Dendritic cell (DC)‐based immunization represents a promising approach for the immunotherapy of cancer. The optimal conditions required to prepare DCs remain to be defined. Monocytes incubated in the presence of interferon (IFN)‐β and interleukin (IL)‐3 give rise to a distinct type of DCs (IFN‐β/IL‐3 DCs) that are particularly efficient at eliciting IFN‐γ and IL‐5 production by allogeneic helper T cells.
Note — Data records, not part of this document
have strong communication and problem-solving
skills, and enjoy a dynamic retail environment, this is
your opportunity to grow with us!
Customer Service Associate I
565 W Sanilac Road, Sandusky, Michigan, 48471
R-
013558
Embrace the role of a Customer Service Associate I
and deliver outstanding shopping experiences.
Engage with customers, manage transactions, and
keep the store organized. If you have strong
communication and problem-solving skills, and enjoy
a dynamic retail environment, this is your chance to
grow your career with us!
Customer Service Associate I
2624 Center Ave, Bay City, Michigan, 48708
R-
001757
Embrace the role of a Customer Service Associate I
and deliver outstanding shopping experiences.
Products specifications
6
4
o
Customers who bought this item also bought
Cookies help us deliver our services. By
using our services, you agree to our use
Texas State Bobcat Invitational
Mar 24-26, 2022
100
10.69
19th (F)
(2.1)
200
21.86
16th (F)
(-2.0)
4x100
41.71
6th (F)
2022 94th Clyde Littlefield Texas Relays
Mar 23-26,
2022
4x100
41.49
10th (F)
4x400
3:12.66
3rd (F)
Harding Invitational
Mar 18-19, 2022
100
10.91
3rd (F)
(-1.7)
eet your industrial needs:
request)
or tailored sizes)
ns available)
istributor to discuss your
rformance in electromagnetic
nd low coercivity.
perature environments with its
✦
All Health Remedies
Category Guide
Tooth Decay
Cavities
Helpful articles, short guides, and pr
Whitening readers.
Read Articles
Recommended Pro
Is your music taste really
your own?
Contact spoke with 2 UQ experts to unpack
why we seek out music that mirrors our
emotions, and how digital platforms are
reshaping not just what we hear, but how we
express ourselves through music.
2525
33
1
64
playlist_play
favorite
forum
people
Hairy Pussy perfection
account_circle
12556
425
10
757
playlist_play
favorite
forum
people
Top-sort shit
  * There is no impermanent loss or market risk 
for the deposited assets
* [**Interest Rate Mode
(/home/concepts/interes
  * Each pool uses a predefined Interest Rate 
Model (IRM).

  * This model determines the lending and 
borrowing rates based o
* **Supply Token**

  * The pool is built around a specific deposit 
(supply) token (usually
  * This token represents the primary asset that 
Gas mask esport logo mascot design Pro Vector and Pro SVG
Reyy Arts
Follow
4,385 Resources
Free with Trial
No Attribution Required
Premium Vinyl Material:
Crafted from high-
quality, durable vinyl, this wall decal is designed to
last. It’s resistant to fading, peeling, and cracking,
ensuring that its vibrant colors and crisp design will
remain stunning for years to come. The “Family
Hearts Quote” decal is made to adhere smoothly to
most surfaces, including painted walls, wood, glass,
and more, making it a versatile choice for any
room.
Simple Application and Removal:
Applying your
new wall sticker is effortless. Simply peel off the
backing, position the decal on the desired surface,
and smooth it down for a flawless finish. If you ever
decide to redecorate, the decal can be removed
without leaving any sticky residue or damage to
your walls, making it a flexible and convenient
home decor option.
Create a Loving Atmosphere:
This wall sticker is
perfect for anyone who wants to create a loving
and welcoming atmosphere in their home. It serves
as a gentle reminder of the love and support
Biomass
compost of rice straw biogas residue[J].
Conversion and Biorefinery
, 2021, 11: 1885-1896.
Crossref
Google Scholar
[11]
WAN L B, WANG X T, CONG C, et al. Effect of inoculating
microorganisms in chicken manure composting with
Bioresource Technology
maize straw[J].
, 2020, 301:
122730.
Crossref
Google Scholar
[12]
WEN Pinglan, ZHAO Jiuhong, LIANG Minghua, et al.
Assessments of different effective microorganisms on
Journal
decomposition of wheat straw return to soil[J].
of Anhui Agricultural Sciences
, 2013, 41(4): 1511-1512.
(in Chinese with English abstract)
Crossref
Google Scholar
We assessed the capacity of this new type of DCs to prime antigen‐specific naive CD8⁺ T cells and compared them to the conventional DCs differentiated in the presence of granulocyte‐macrophage colony stimulating factor (GM‐CSF) and IL‐4 (GM‐CSF/IL‐4 DCs). We demonstrate that IFN‐β/IL‐3 DCs matured by TLR3 or CD40 ligation efficiently prime Melan‐A₂₆₋₃₅‐specific CD8⁺ T cells in vitro, at a similar level as GM‐CSF/IL‐4 DCs. Activated antigen‐specific CD8⁺ T cells produced IFN‐γ and displayed potent cytotoxic activity against peptide‐pulsed target cells. Expansion of CD8⁺ T cell numbers was generally higher following priming with CD40‐L than with polyinosinic–polycytidylic acid (poly I:C) matured DCs. Cytolytic activity was induced by both maturing agents. These data indicate that IFN‐β/IL‐3 DCs represent a promising cell population for the immunotherapy of cancer.